Compactness from Basis

From ProofWiki
Jump to navigation Jump to search


Theorem

Let $\struct {X, \tau}$ be a topological space.

Let $B$ be a basis for $\tau$.


Then the following propositions are equivalent:

\((1)\)   $:$   $\struct {X, \tau}$ is compact.             
\((2)\)   $:$   Every open cover of $X$ by elements of $B$ has a finite subcover.             


Proof

$(1)$ implies $(2)$

This follows immediately from the definition of compactness.

$\Box$


$(2)$ implies $(1)$

Suppose that $(2)$ holds.

Let $\AA$ be an open cover of $X$.

Let $f: \AA \to \powerset B$ map each element of $\AA$ to the set of all elements of $B$ it contains.

Since each element of $\AA$ is open, $A = \bigcup f(A)$ for each $A \in \AA$.

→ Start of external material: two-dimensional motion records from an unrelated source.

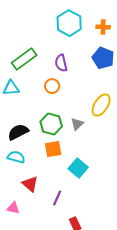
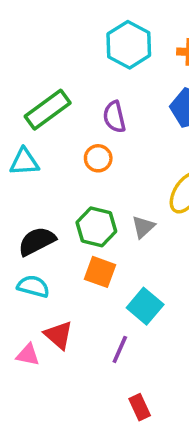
orange square: (53, 149) -> (100, 272), turned 30
purple line: (57, 198) -> (120, 349), moved
pink triangle: (13, 208) -> (28, 355), moved

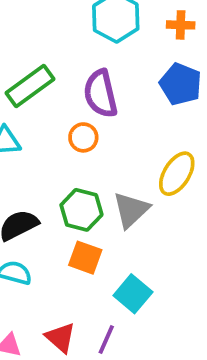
purple semicircle: (114, 117) -> (101, 94), size x1.4
gray triangle: (143, 227) -> (131, 210), size x1.5
red triangle: (58, 335) -> (60, 338), moved

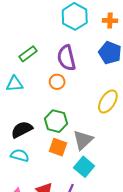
green rectangle: (30, 86) -> (28, 54), size x0.7
gray triangle: (131, 210) -> (83, 140), moved

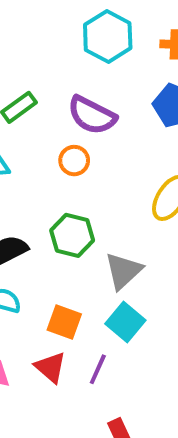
purple semicircle: (66, 58) -> (92, 115), turned -50
orange square: (58, 147) -> (64, 322), moved

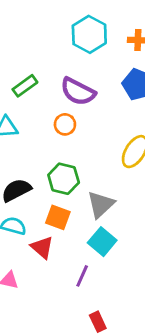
orange square: (64, 322) -> (58, 217), moved
red triangle: (51, 367) -> (42, 247), moved

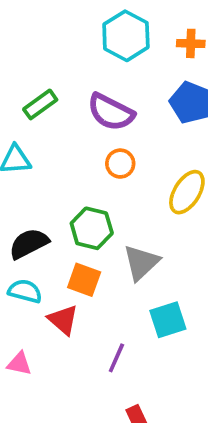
orange circle: (65, 124) -> (120, 164), moved
cyan square: (102, 242) -> (168, 320), moved, turned 32

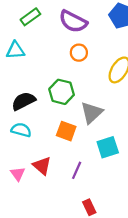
orange square: (84, 280) -> (66, 131), moved
red triangle: (63, 320) -> (42, 166), moved
pink triangle: (19, 364) -> (18, 174), turned 42

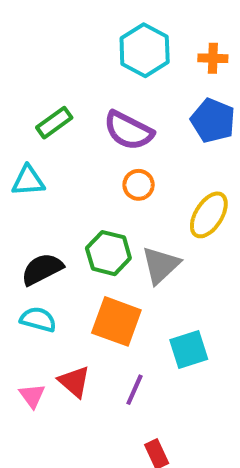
gray triangle: (92, 113) -> (161, 265), moved
orange square: (66, 131) -> (116, 321), size x1.4

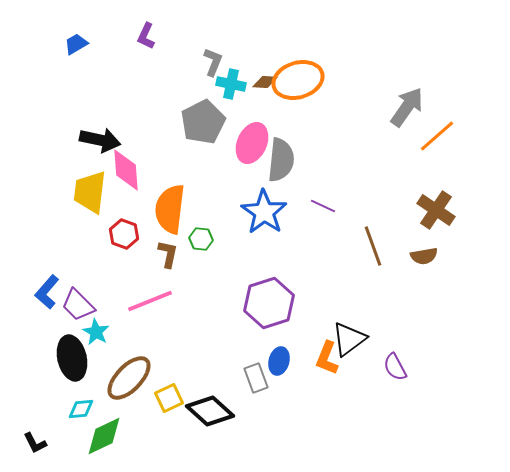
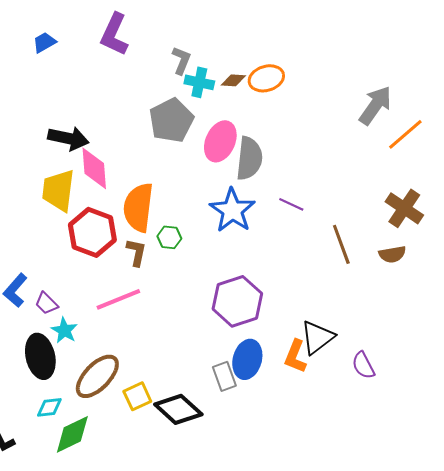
purple L-shape: (146, 36) -> (114, 34), size x1.6
orange ellipse: (298, 80) -> (266, 78), size x0.7
red hexagon: (124, 234) -> (92, 232), size x1.6
purple trapezoid: (78, 305) -> (46, 303), size x0.7
blue ellipse: (279, 361) -> (247, 359), size x1.4

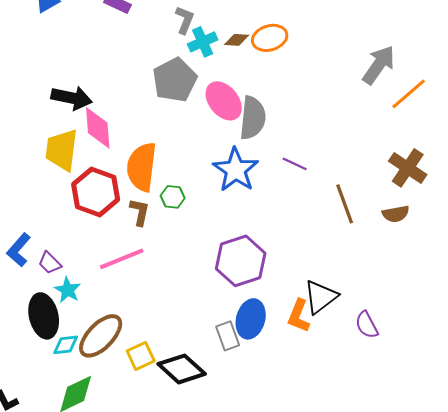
cyan cross: (199, 82) -> (203, 42), turned -36
pink ellipse: (220, 141) -> (224, 101), turned -63
cyan diamond: (49, 407) -> (66, 345), moved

Let $\AA' = \bigcup \map f \AA$.

Then $\AA'$ is an open cover of $X$ consisting solely of elements of $B$.

By the premise, $\AA'$ has a finite subset $\FF'$ that covers $X$.

Let $g: \FF' \to \AA$ map each element of $\FF'$ to an element of $\AA$ containing it.

Note that since $\FF'$ is finite, this does not require the Axiom of Choice.

Let $\FF = \map g {\FF'}$.

Then $\FF$ is a finite subcover of $\AA$.

Since every open cover of $X$ has a finite subcover, $X$ is compact.

$\blacksquare$